Record excerpts:
· · · · ·
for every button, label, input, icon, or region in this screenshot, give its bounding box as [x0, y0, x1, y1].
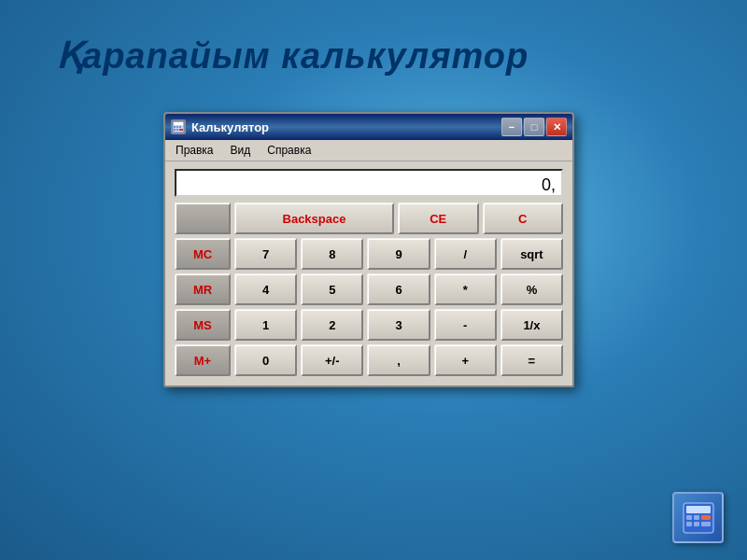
minimize-button[interactable]: −: [501, 118, 522, 136]
ms-button[interactable]: MS: [175, 309, 231, 341]
page-title: Қарапайым калькулятор: [56, 35, 529, 77]
svg-rect-6: [176, 129, 178, 131]
menu-vid[interactable]: Вид: [228, 143, 254, 158]
menu-bar: Правка Вид Справка: [165, 140, 572, 161]
svg-rect-11: [694, 515, 699, 520]
title-bar-left: Калькулятор: [171, 119, 269, 134]
btn-negate[interactable]: +/-: [301, 344, 363, 376]
maximize-button[interactable]: □: [524, 118, 544, 136]
btn-1[interactable]: 1: [234, 309, 297, 341]
svg-rect-1: [174, 122, 183, 125]
button-row-3: MS 1 2 3 - 1/x: [175, 309, 563, 341]
svg-rect-4: [179, 126, 181, 128]
btn-decimal[interactable]: ,: [367, 344, 430, 376]
window-title: Калькулятор: [191, 120, 269, 134]
menu-spravka[interactable]: Справка: [264, 143, 314, 158]
btn-equals[interactable]: =: [500, 344, 563, 376]
backspace-button[interactable]: Backspace: [234, 203, 394, 234]
button-row-2: MR 4 5 6 * %: [175, 273, 563, 305]
svg-rect-13: [686, 522, 692, 526]
button-row-4: M+ 0 +/- , + =: [175, 344, 563, 376]
btn-6[interactable]: 6: [367, 273, 430, 305]
ce-button[interactable]: CE: [398, 203, 479, 234]
btn-4[interactable]: 4: [234, 273, 297, 305]
btn-multiply[interactable]: *: [434, 273, 497, 305]
btn-sqrt[interactable]: sqrt: [500, 238, 563, 270]
btn-0[interactable]: 0: [234, 344, 297, 376]
calculator-display: 0,: [175, 169, 563, 197]
close-button[interactable]: ✕: [546, 118, 567, 136]
btn-subtract[interactable]: -: [434, 309, 497, 341]
svg-rect-5: [174, 129, 176, 131]
title-bar-buttons: − □ ✕: [501, 118, 567, 136]
svg-rect-3: [176, 126, 178, 128]
svg-rect-9: [686, 506, 711, 513]
btn-2[interactable]: 2: [301, 309, 363, 341]
corner-calculator-icon: [672, 492, 724, 543]
svg-rect-10: [686, 515, 692, 520]
calculator-icon: [171, 119, 186, 134]
mplus-button[interactable]: M+: [175, 344, 231, 376]
c-button[interactable]: C: [483, 203, 564, 234]
btn-9[interactable]: 9: [367, 238, 430, 270]
button-row-1: MC 7 8 9 / sqrt: [175, 238, 563, 270]
svg-rect-12: [701, 515, 711, 520]
btn-add[interactable]: +: [434, 344, 497, 376]
title-bar: Калькулятор − □ ✕: [165, 114, 572, 140]
btn-5[interactable]: 5: [301, 273, 363, 305]
svg-rect-15: [701, 522, 711, 526]
btn-3[interactable]: 3: [367, 309, 430, 341]
svg-rect-7: [179, 129, 183, 131]
menu-pravka[interactable]: Правка: [173, 143, 217, 158]
mr-button[interactable]: MR: [175, 273, 231, 305]
display-row: 0,: [175, 169, 563, 197]
btn-reciprocal[interactable]: 1/x: [500, 309, 563, 341]
btn-8[interactable]: 8: [301, 238, 363, 270]
calculator-body: 0, Backspace CE C MC 7 8 9 / sqrt MR 4 5…: [165, 161, 572, 385]
btn-divide[interactable]: /: [434, 238, 497, 270]
mc-button[interactable]: MC: [175, 238, 231, 270]
button-row-0: Backspace CE C: [175, 203, 563, 234]
svg-rect-2: [174, 126, 176, 128]
svg-rect-14: [694, 522, 699, 526]
btn-percent[interactable]: %: [500, 273, 563, 305]
calculator-window: Калькулятор − □ ✕ Правка Вид Справка 0, …: [163, 112, 574, 387]
memory-display-box: [175, 203, 231, 234]
btn-7[interactable]: 7: [234, 238, 297, 270]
· · · · ·
Instructions to follow: Everything in the data above gets copied exactly. Only the pictures are skipped.

Result of the task:
for every button, label, input, icon, or region in this screenshot, give its bounding box as [x0, y0, x1, y1].
minimize-button[interactable]: −: [501, 118, 522, 136]
ms-button[interactable]: MS: [175, 309, 231, 341]
page-title: Қарапайым калькулятор: [56, 35, 529, 77]
svg-rect-6: [176, 129, 178, 131]
menu-vid[interactable]: Вид: [228, 143, 254, 158]
menu-bar: Правка Вид Справка: [165, 140, 572, 161]
svg-rect-11: [694, 515, 699, 520]
title-bar-left: Калькулятор: [171, 119, 269, 134]
btn-negate[interactable]: +/-: [301, 344, 363, 376]
maximize-button[interactable]: □: [524, 118, 544, 136]
btn-1[interactable]: 1: [234, 309, 297, 341]
svg-rect-1: [174, 122, 183, 125]
button-row-3: MS 1 2 3 - 1/x: [175, 309, 563, 341]
svg-rect-4: [179, 126, 181, 128]
btn-decimal[interactable]: ,: [367, 344, 430, 376]
window-title: Калькулятор: [191, 120, 269, 134]
menu-spravka[interactable]: Справка: [264, 143, 314, 158]
btn-equals[interactable]: =: [500, 344, 563, 376]
backspace-button[interactable]: Backspace: [234, 203, 394, 234]
button-row-2: MR 4 5 6 * %: [175, 273, 563, 305]
svg-rect-13: [686, 522, 692, 526]
button-row-4: M+ 0 +/- , + =: [175, 344, 563, 376]
btn-6[interactable]: 6: [367, 273, 430, 305]
ce-button[interactable]: CE: [398, 203, 479, 234]
btn-4[interactable]: 4: [234, 273, 297, 305]
btn-multiply[interactable]: *: [434, 273, 497, 305]
btn-sqrt[interactable]: sqrt: [500, 238, 563, 270]
btn-0[interactable]: 0: [234, 344, 297, 376]
calculator-display: 0,: [175, 169, 563, 197]
close-button[interactable]: ✕: [546, 118, 567, 136]
btn-subtract[interactable]: -: [434, 309, 497, 341]
svg-rect-5: [174, 129, 176, 131]
title-bar-buttons: − □ ✕: [501, 118, 567, 136]
svg-rect-3: [176, 126, 178, 128]
svg-rect-9: [686, 506, 711, 513]
btn-2[interactable]: 2: [301, 309, 363, 341]
corner-calculator-icon: [672, 492, 724, 543]
svg-rect-10: [686, 515, 692, 520]
calculator-icon: [171, 119, 186, 134]
mplus-button[interactable]: M+: [175, 344, 231, 376]
c-button[interactable]: C: [483, 203, 564, 234]
btn-9[interactable]: 9: [367, 238, 430, 270]
button-row-1: MC 7 8 9 / sqrt: [175, 238, 563, 270]
svg-rect-12: [701, 515, 711, 520]
btn-add[interactable]: +: [434, 344, 497, 376]
title-bar: Калькулятор − □ ✕: [165, 114, 572, 140]
btn-5[interactable]: 5: [301, 273, 363, 305]
svg-rect-15: [701, 522, 711, 526]
btn-3[interactable]: 3: [367, 309, 430, 341]
svg-rect-7: [179, 129, 183, 131]
menu-pravka[interactable]: Правка: [173, 143, 217, 158]
mr-button[interactable]: MR: [175, 273, 231, 305]
display-row: 0,: [175, 169, 563, 197]
btn-reciprocal[interactable]: 1/x: [500, 309, 563, 341]
btn-8[interactable]: 8: [301, 238, 363, 270]
calculator-body: 0, Backspace CE C MC 7 8 9 / sqrt MR 4 5…: [165, 161, 572, 385]
btn-divide[interactable]: /: [434, 238, 497, 270]
mc-button[interactable]: MC: [175, 238, 231, 270]
button-row-0: Backspace CE C: [175, 203, 563, 234]
svg-rect-2: [174, 126, 176, 128]
svg-rect-14: [694, 522, 699, 526]
btn-percent[interactable]: %: [500, 273, 563, 305]
calculator-window: Калькулятор − □ ✕ Правка Вид Справка 0, …: [163, 112, 574, 387]
memory-display-box: [175, 203, 231, 234]
btn-7[interactable]: 7: [234, 238, 297, 270]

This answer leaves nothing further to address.